/---

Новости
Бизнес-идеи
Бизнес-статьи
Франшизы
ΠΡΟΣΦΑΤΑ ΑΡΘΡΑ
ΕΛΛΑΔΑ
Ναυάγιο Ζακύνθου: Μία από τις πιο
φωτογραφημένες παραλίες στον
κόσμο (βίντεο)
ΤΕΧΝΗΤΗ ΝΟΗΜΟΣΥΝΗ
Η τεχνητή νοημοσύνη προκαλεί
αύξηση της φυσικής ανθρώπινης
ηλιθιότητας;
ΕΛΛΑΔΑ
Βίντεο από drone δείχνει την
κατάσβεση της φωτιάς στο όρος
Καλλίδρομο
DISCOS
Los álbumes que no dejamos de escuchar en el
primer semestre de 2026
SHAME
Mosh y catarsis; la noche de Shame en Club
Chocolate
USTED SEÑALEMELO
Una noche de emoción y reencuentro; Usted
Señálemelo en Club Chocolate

\---

YOUR ASSIGNMENT. An exact copy of all the entries is the required answer.

ANSWER FOR THIS EXERCISE.
Новости
Бизнес-идеи
Бизнес-статьи
Франшизы
ΠΡΟΣΦΑΤΑ ΑΡΘΡΑ
ΕΛΛΑΔΑ
Ναυάγιο Ζακύνθου: Μία από τις πιο
φωτογραφημένες παραλίες στον
κόσμο (βίντεο)
ΤΕΧΝΗΤΗ ΝΟΗΜΟΣΥΝΗ
Η τεχνητή νοημοσύνη προκαλεί
αύξηση της φυσικής ανθρώπινης
ηλιθιότητας;
ΕΛΛΑΔΑ
Βίντεο από drone δείχνει την
κατάσβεση της φωτιάς στο όρος
Καλλίδρομο
DISCOS
Los álbumes que no dejamos de escuchar en el
primer semestre de 2026
SHAME
Mosh y catarsis; la noche de Shame en Club
Chocolate
USTED SEÑALEMELO
Una noche de emoción y reencuentro; Usted
Señálemelo en Club Chocolate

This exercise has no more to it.